Se nonostante il lungo percorso che ha portato alla lenta depatologizzazione dell’omosessualità, conclusasi il 17 maggio del 1990, ancora oggi assistiamo a discriminazioni e violenze contro le persone gay e lesbiche, va da sé che nonostante la recente decisione dell’Organizzazione mondiale della sanità (Oms) di rimuovere la disforia di genere dall’ICD11 (precisamente dalla parte riguardante i disturbi mentali), la strada,per il superamento dello stigma, che riguarda le persone trans, appare vertiginosamente e pericolosamente in salita.
L’apprezzabile tentativo delle attiviste trans, Monica Romano e Laura Caruso, di rispondere allo psicoanalista Sarantis Thanopulos, è stato in parte edulcorato dalla decisione della redazione de Il Manifesto, di non aggiungere alla lettera delle attiviste l’elenco delle/dei firmatari della stessa (compresi anche i tanti nominativi di persone non trans, tra cui giornalisti e politici, come, ad esempio, Pippo Civati) ma ancor peggio del farla seguire da un’immediata controrisposta dello stesso Thanopulos. Al di là del contenuto della replica dello psicoanalista, che di fatto riafferma quanto già detto, senza alcun valore aggiunto, quello che ferisce ancor di più è il messaggio implicito di questo agito, ossia il rivendicare il possesso dell’ultima parola.
Non solo ci siamo dovute/i subire dissertazioni paternaliste che attaccano frontalmente il principio dell’autodeterminazione delle persone trans e della rivendicazione della proprietà dei nostri corpi, ma abbiamo anche dovuto assistere al tentativo di squalificazione delle nostre istanze. Beh, visto che sembra che i titoli conseguiti valgano più dei vissuti, esimi colleghi, tenetevi forte, io sono tenuta a parlarne almeno quanto voi, pur con maggiore cognizione di causa, essendo una delle prime psicologhe transgender di questo Paese.
Ora, volete azzittire anche me?
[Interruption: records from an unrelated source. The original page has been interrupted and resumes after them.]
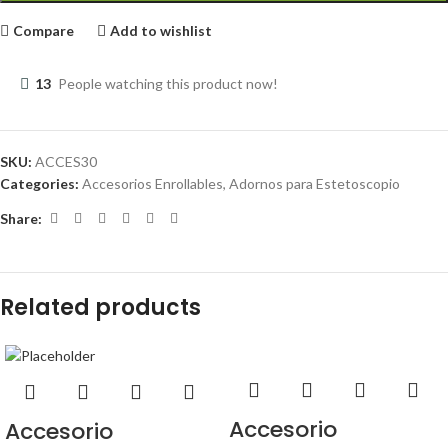
Compare
Add to wishlist
13
People watching this product now!
SKU:
ACCES30
Categories:
Accesorios Enrollables
,
Adornos para Estetoscopio
Share:
Related products
Accesorio
Accesorio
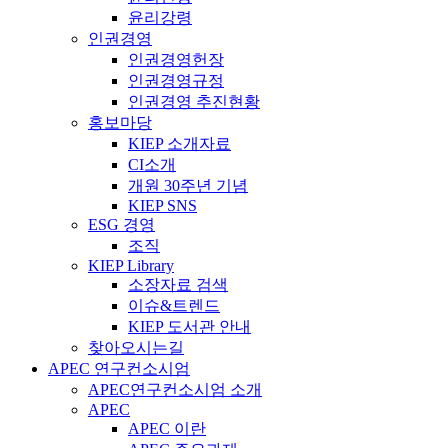
윤리강령
인권경영
인권경영헌장
인권경영규정
인권경영 추진현황
홍보마당
KIEP 소개자료
CI소개
개원 30주년 기념
KIEP SNS
ESG 경영
조직
KIEP Library
소장자료 검색
이슈&트렌드
KIEP 도서관 안내
찾아오시는길
APEC 연구컨소시엄
APEC연구컨소시엄 소개
APEC
APEC 이란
O posso dirlo che per una donna transgender è vergognoso che un giornale che si definisce comunista, fondato da Antonio Magri e Rossana Rossanda, permetta che una minoranza sia dileggiata da una maggioranza?
Per concludere, le uniche persone, autorizzate a parlare per le persone trans, sono le stesse persone trans. Ci riprenderemo la parola, anche senza il vostro cis ed etero patriarcale permesso.
Gramsci dovrebbe ricordare che «cultura non è possedere un magazzino ben fornito di notizie, ma è la capacità della nostra mente di comprendere la vita. Il posto che vi teniamo gli altri rapporti con gli altri uomini. Ha cultura chi ha coscienza di sé e del tutto, chi sente la relazione con tutti gli altri esseri. Cosicché essere colto, essere filosofo lo può chiunque».